Aim of the exercise -> Beneath this line is the data. Output exactly the lines from the line with "artık ablasın/abisin, büyük" to the line with "No hay categorías", both ends included, and nothing more.

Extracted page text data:
►

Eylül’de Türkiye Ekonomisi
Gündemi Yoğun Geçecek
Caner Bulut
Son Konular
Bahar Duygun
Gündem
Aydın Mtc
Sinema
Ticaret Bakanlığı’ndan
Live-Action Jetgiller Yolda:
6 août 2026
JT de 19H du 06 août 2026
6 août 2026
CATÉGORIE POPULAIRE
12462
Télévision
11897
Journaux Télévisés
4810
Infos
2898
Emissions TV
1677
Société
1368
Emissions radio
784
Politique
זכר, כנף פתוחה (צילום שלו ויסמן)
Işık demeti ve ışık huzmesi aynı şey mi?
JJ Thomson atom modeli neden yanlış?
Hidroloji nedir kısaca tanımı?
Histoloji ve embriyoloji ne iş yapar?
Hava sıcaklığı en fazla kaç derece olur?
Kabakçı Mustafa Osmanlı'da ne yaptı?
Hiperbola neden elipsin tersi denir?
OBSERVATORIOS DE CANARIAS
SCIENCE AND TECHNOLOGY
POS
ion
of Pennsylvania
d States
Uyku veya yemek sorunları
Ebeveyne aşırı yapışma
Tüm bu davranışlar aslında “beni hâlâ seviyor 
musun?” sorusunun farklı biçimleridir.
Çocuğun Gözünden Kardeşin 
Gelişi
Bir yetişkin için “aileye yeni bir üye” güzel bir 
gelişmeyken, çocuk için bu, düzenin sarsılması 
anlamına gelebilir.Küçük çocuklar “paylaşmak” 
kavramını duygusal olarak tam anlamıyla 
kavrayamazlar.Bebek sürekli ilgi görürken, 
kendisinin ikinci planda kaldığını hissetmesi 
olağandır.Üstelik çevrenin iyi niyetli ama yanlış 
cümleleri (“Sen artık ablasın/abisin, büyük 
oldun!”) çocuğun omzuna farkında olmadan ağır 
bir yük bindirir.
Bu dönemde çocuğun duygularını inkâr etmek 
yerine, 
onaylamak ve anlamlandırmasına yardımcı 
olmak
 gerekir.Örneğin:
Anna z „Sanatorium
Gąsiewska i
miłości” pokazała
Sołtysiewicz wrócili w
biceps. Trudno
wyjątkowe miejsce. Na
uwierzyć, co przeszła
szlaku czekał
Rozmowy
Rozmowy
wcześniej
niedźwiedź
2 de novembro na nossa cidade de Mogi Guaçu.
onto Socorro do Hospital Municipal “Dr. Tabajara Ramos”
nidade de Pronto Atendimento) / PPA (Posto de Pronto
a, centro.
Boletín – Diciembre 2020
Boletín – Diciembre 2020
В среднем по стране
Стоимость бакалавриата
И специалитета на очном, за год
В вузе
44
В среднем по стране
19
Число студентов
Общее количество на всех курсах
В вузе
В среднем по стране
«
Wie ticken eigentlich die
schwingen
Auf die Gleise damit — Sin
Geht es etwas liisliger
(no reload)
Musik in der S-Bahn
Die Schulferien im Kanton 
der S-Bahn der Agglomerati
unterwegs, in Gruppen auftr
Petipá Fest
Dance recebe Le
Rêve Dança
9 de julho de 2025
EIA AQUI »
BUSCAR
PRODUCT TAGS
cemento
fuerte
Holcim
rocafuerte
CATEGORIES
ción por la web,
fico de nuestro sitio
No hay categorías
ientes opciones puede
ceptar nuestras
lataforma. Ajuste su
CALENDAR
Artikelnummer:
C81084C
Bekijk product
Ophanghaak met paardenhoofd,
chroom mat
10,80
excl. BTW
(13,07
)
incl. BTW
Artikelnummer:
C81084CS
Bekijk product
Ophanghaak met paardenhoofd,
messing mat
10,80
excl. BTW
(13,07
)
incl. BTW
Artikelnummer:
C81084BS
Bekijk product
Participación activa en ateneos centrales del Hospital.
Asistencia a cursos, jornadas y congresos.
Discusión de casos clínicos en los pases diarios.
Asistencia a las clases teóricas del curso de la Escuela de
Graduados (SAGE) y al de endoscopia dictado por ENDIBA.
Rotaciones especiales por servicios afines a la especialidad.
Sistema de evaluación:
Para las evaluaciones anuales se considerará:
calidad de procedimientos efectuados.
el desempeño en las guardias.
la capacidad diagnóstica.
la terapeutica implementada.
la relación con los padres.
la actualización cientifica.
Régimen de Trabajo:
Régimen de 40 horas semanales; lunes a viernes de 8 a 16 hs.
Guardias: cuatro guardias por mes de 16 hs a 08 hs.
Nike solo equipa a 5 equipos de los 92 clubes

◄

Task result ->
cümleleri (“Sen artık ablasın/abisin, büyük 
oldun!”) çocuğun omzuna farkında olmadan ağır 
bir yük bindirir.
Bu dönemde çocuğun duygularını inkâr etmek 
yerine, 
onaylamak ve anlamlandırmasına yardımcı 
olmak
 gerekir.Örneğin:
Anna z „Sanatorium
Gąsiewska i
miłości” pokazała
Sołtysiewicz wrócili w
biceps. Trudno
wyjątkowe miejsce. Na
uwierzyć, co przeszła
szlaku czekał
Rozmowy
Rozmowy
wcześniej
niedźwiedź
2 de novembro na nossa cidade de Mogi Guaçu.
onto Socorro do Hospital Municipal “Dr. Tabajara Ramos”
nidade de Pronto Atendimento) / PPA (Posto de Pronto
a, centro.
Boletín – Diciembre 2020
Boletín – Diciembre 2020
В среднем по стране
Стоимость бакалавриата
И специалитета на очном, за год
В вузе
44
В среднем по стране
19
Число студентов
Общее количество на всех курсах
В вузе
В среднем по стране
«
Wie ticken eigentlich die
schwingen
Auf die Gleise damit — Sin
Geht es etwas liisliger
(no reload)
Musik in der S-Bahn
Die Schulferien im Kanton 
der S-Bahn der Agglomerati
unterwegs, in Gruppen auftr
Petipá Fest
Dance recebe Le
Rêve Dança
9 de julho de 2025
EIA AQUI »
BUSCAR
PRODUCT TAGS
cemento
fuerte
Holcim
rocafuerte
CATEGORIES
ción por la web,
fico de nuestro sitio
No hay categorías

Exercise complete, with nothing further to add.